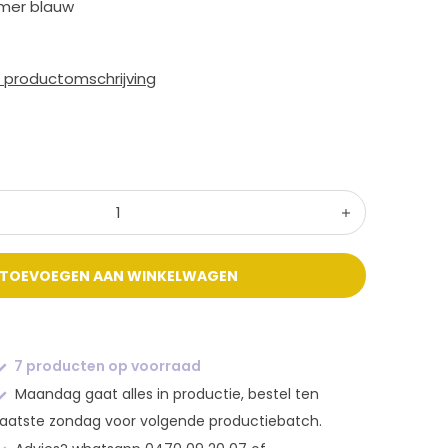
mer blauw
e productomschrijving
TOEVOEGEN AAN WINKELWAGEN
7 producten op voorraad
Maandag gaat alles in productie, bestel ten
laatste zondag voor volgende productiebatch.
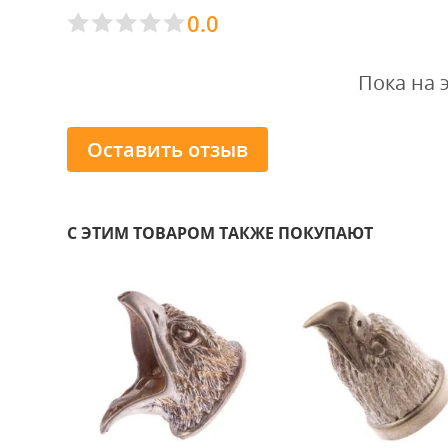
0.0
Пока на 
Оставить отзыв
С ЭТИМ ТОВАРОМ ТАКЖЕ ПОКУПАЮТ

━━━━━━━━━━━━━━━━

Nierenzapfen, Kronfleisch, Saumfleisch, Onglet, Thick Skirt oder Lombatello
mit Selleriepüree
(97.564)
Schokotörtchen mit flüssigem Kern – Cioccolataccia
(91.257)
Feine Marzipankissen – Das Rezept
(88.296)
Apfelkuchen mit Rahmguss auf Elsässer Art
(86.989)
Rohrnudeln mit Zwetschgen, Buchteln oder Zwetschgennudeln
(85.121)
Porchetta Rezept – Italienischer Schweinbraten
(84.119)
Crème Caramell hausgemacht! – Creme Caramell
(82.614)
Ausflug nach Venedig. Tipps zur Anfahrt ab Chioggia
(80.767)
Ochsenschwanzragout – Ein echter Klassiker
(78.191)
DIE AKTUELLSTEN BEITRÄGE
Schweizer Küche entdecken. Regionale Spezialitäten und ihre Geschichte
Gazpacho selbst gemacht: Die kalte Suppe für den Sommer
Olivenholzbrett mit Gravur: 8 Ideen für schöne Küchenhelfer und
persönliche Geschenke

━━━━━━━━━━━━━━━━

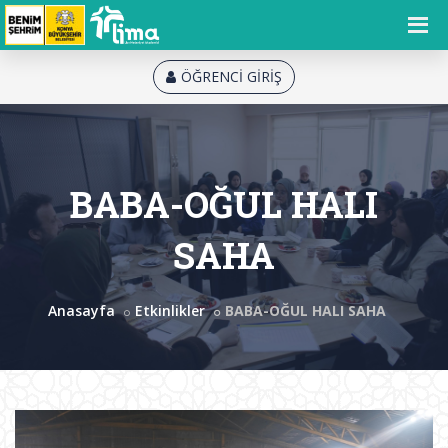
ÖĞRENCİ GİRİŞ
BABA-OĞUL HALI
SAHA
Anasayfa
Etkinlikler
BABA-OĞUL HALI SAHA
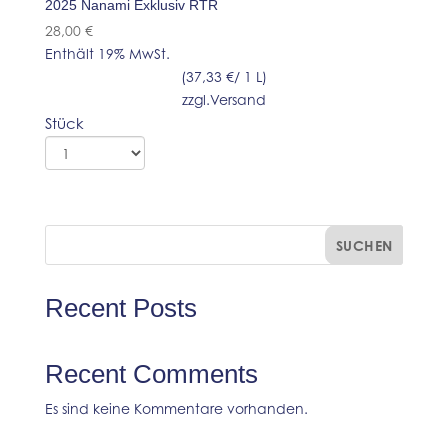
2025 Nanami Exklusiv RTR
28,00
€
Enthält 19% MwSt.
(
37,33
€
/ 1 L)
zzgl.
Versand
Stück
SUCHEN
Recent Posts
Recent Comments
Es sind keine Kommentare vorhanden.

━━━━━━━━━━━━━━━━

### WORK ITEM
Among the entries above, how many lines contain the string "oder"? Write the number alone.

### ANSWER BELOW
2